With 2 of the people I knew - they were both very strong, confident women that took no crap in their lives and yet they had relationships that I couldn't believe they endured.
The common thing they both had was in their childhood. They grew up with abusive fathers.
For them, what was 'normal' was 100% different to what I consider 'normal' in a loving relationship.
I remember having a conversation after the husband had kicked her leg so hard he had burst her varicose vein, I was trying to understand why she was so hesitant in leaving him -it was a 'no-brainer' for me - her mother eventually talked her into to staying with the husband - as she had on previous occasions.
Relationships are very strange and complex and somebody's history and experiences add to the complexities.
I was brought up with an abusive father, there is no way on this earth would I live with an abusive partner as an adult. I have known fear and dont want to ever live like that again.
My Mother told me she couldnt leave, it wasnt so easy to just up sticks and go in those days and so she stayed and lived in fear.
I dont know about anyone else's relationship but I do know fear is a terrible thing and that is why some people stay in the relationship.
Quote by helnheaven
I was brought up with an abusive father, there is no way on this earth would I live with an abusive partner as an adult. I have known fear and dont want to ever live like that again.
My Mother told me she couldnt leave, it wasnt so easy to just up sticks and go in those days and so she stayed and lived in fear.
I dont know about anyone else's relationship but I do know fear is a terrible thing and that is why some people stay in the relationship.

Well said Helnheaven. It's easy to look at things from the outside and have all the answers, but if you're actually involved in the situation things tend not to be that simple.
I have a daughter who has been in an abusive relationship on and off for years. I am at the stage where I am losing patience with her for going back to him all the time. She says she loves him and most of the time it is wonderful but I can't understand it at all.
It makes me really sad and angry , it is so hard watching and waiting for the next slap, knowing that a week later she will be back in his bed.
Quote by foxylady2209
The common factor in almost all abused people is the total loss of all self-esteem. Not just feeling unattractive etc I mean the deep-seated 'knowledge' that there is no way they could EVER function alone. Another theme is that the abuser is the only one willing to put up with such a useless lump of crap (Insert cruel words of your choice).
In some relationships the abuse is purely mental, in others physical abuse seems the main element - but believe me, the mental abuse is ALWAYS there. And the abuse can develop very slowly, so slow that the victim and often their friends aren't aware of it until it's too late. The victim is alone with the abuser, the friends have been driven away and there is (apparently) no way out.
If a guy simply thumps me I would walk away - of course I would. And I could do it easily. But if that thump came after months or years of subtle and constant mental undermining, browbeating and belittling anyone would struggle and many would fail to escape.
That's why people 'put up with' abuse - they totally believe they have no choice.

Without doubt the best answer I have heard on a thread for a long time! That is so perfectly true.x
Quote by welikesinglemen
I have a daughter who has been in an abusive relationship on and off for years. I am at the stage where I am losing patience with her for going back to him all the time.
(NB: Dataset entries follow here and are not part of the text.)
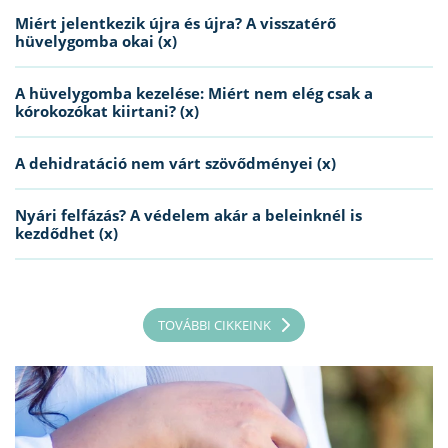
Miért jelentkezik újra és újra? A visszatérő
hüvelygomba okai (x)
A hüvelygomba kezelése: Miért nem elég csak a
kórokozókat kiirtani? (x)
A dehidratáció nem várt szövődményei (x)
Nyári felfázás? A védelem akár a beleinknél is
kezdődhet (x)
TOVÁBBI CIKKEINK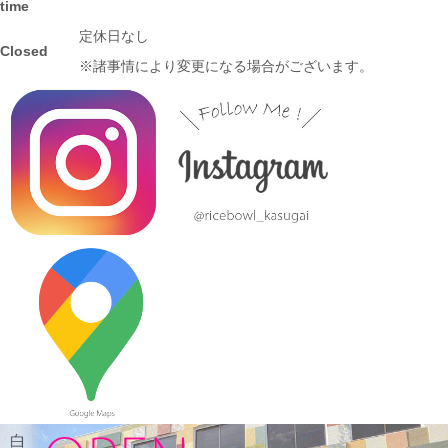
time
≪おすすめ≫ 信楽焼のコーヒーカップでほっと一息しません
定休日なし
か？
Closed
※諸事情により変更になる場合がございます。
2024/1/12
≪おすすめ≫ お正月の暴飲暴食。。。ワンプレートで彩りよく
バランスの良い食事を♪
2024/1/3
≪おすすめ≫ 七草粥の準備は出来ましたか？お粥に麺類と色々
使える小どんぶりはいかかでしょうか？
2023/12/22
≪おすすめ≫ 少し大きめで使いやすい！カラフルオーバルボー
ル♪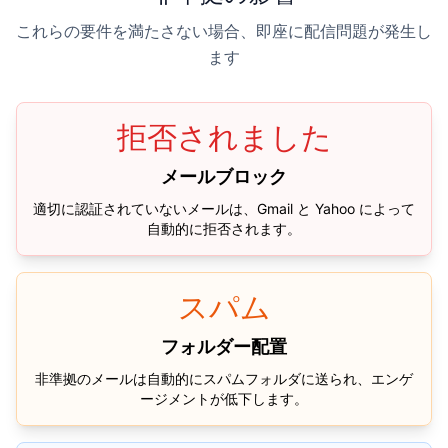
これらの要件を満たさない場合、即座に配信問題が発生し
ます
拒否されました
メールブロック
適切に認証されていないメールは、Gmail と Yahoo によって
自動的に拒否されます。
スパム
フォルダー配置
非準拠のメールは自動的にスパムフォルダに送られ、エンゲ
ージメントが低下します。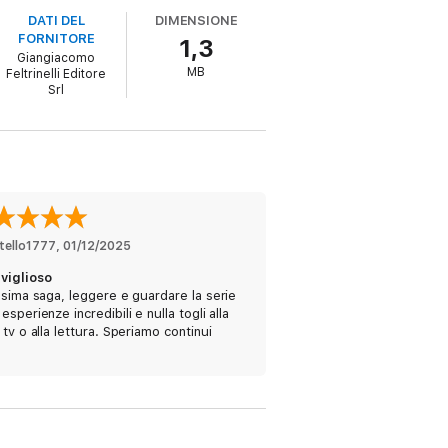
 suspense e umanissimo nei confronti dei
DATI DEL
DIMENSIONE
mbito del giallo - porta il genere della spy
FORNITORE
1,3
Giangiacomo
MB
Feltrinelli Editore
Srl
g, Graham Greene, John le Carré.”
tello1777
, 
01/12/2025
viglioso
ssima saga, leggere e guardare la serie
esperienze incredibili e nulla togli alla
 tv o alla lettura. Speriamo continui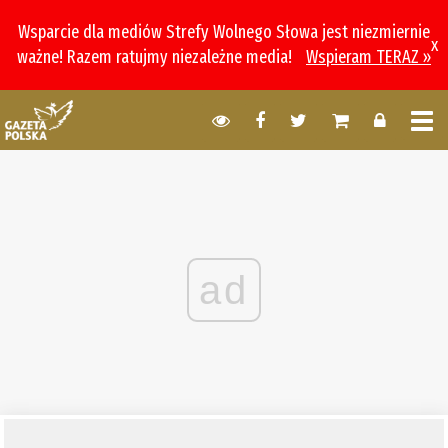
Wsparcie dla mediów Strefy Wolnego Słowa jest niezmiernie
x
ważne! Razem ratujmy niezależne media!
Wspieram TERAZ »
ad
Its hard as Parents to sit back and say nothing but trust me when I say, one day she will see sense.
All you can do is be there for her when the time comes.
Quote by helnheaven
I have a daughter who has been in an abusive relationship on and off for years. I am at the stage where I am losing patience with her for going back to him all the time.

Its hard as Parents to sit back and say nothing but trust me when I say, one day she will see sense.
All you can do is be there for her when the time comes.
I hope and pray that she sees sense before, like for too many it comes too late.